He was dropped on the cell floor at Quentin’s feet, a quiet moan escaping his lips. He seemed all bone and hair, the only bulk of him in the crackling brown mop that adorned his head. The guards pulled away from him so quickly that Quentin didn’t even have a chance to step forward before the bars shut.
The guards did not leave. He looked at them, seeing emotions in men he’d only allowed himself to think of as faceless. One guard’s face snarled, while the other’s was amused. The look on his regular jailer’s face was an odd mix of fearful and curious, almost as if he himself expected to be punished. Quentin stared down at his fellow prisoner, watching as the man uncurled. The stranger’s face was covered in a purplish mass of bruises but beneath it, he himself seemed young.

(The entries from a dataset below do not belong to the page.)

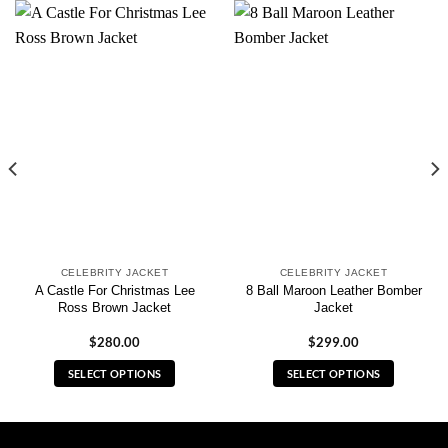
CELEBRITY JACKET
CELEBRITY JACKET
A Castle For Christmas Lee
8 Ball Maroon Leather Bomber
Ross Brown Jacket
Jacket
$
280.00
$
299.00
SELECT OPTIONS
SELECT OPTIONS
This
This
product
product
has
has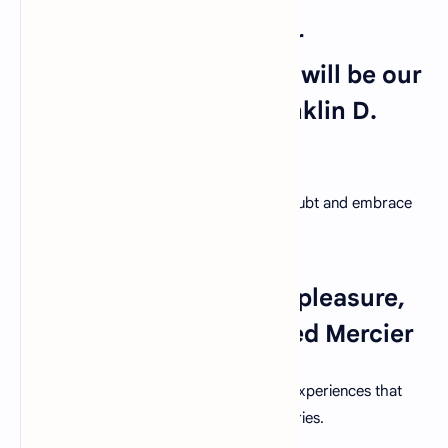
14. "The only limit to our
realization of tomorrow will be our
doubts of today." – Franklin D.
Roosevelt
Encourage students to overcome self-doubt and embrace
their potential for greatness.
15. "What we learn with pleasure,
we never forget." – Alfred Mercier
Create engaging and enjoyable learning experiences that
leave a lasting impact on students' memories.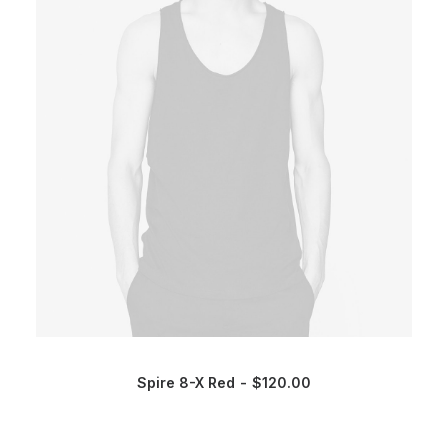
Spire 8-X Red
$
120.00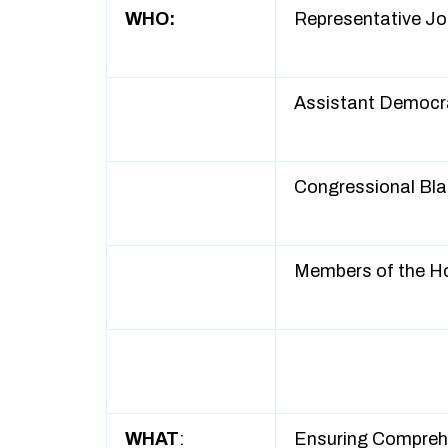
WHO:
Representative Jo
Assistant Democra
Congressional Bl
Members of the H
WHAT
:
Ensuring Compreh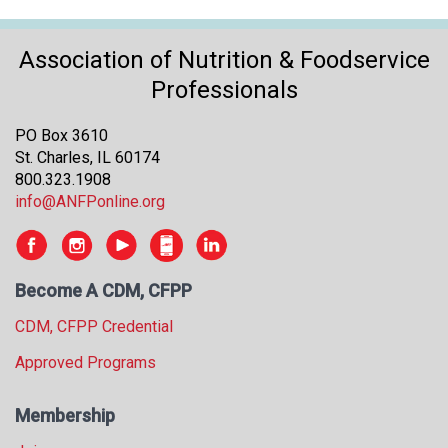
Association of Nutrition & Foodservice
Professionals
PO Box 3610
St. Charles, IL 60174
800.323.1908
info@ANFPonline.org
Become A CDM, CFPP
CDM, CFPP Credential
Approved Programs
Membership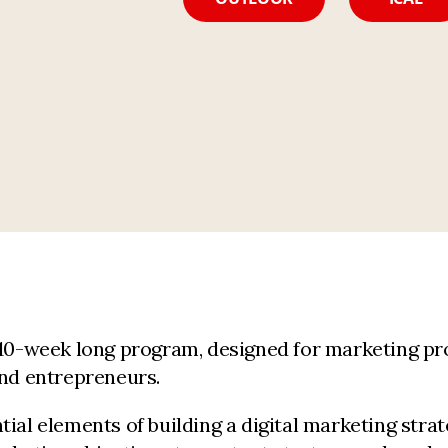
 10-week long program, designed for marketing pr
and entrepreneurs.
tial elements of building a digital marketing stra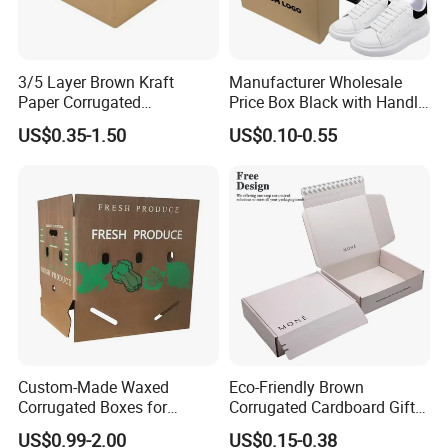
3/5 Layer Brown Kraft
Manufacturer Wholesale
Paper Corrugated
Price Box Black with Handle
Packaging Shipping
for Shoe Packaging Shoe
US$0.35-1.50
US$0.10-0.55
Delivery Carton Box for
Paper Packaging Gift Box
Electronics Cosmetics
Beverages Wine Fruit
Seafood Apparel Small
Business
Custom-Made Waxed
Eco-Friendly Brown
Corrugated Boxes for
Corrugated Cardboard Gift
Frozen Vegetable Seafood
Box with Window
US$0.99-2.00
US$0.15-0.38
Meat Storage Packaging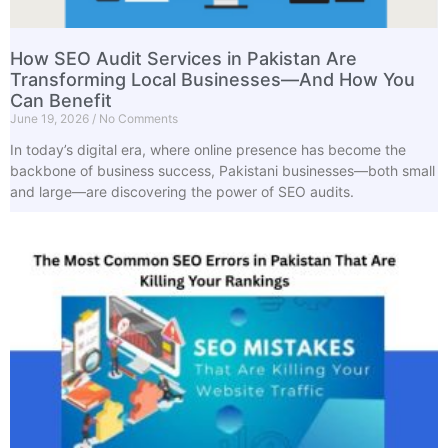
How SEO Audit Services in Pakistan Are
Transforming Local Businesses—And How You
Can Benefit
June 19, 2026
No Comments
In today’s digital era, where online presence has become the
backbone of business success, Pakistani businesses—both small
and large—are discovering the power of SEO audits.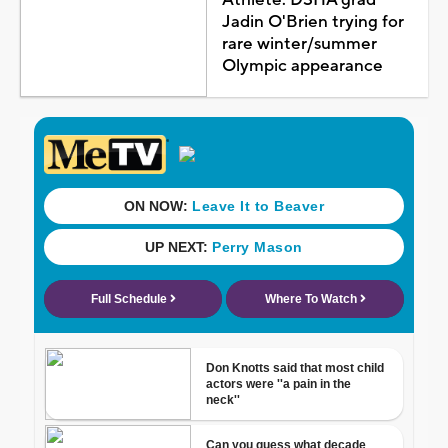
Jadin O'Brien trying for
rare winter/summer
Olympic appearance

Then he coughed, his chest rattling. Quentin stopped, halfway through a step forward. The man lifted his hand to cover his chapped lips. A scabbed, weeping sore covered his first knuckle, trailed by two newer scabs on the back of his hand.
“The Plagues,” Quentin breathed.
By then, the guards had stepped so far into the hallway that their figures were obscured by shadow. His words had only confirmed what they had already believed to be true.
“You’d best heal it then,” his jailer said, staring at him a moment longer before he turned his back and walked away.
Chapter 25
Asahel came to expect Catharine’s coming at night. They met in secret, a traitor and the wife of a heretic. It was a risk to them both and greater than the ones that he had betrayed Quentin over, he believed, but the Geographer remained silent. No Council’s men came to the docks or tried to batter down the doors of his home.
The silence bothered him only slightly less than his fear.
“You shouldn’t come here so much, aye?” He told Catharine as she sat at the desk in his office, her fingers ink-stained from writing appeals. It had been seven days since Quent had been imprisoned, and still no word of what the government planned to do with him.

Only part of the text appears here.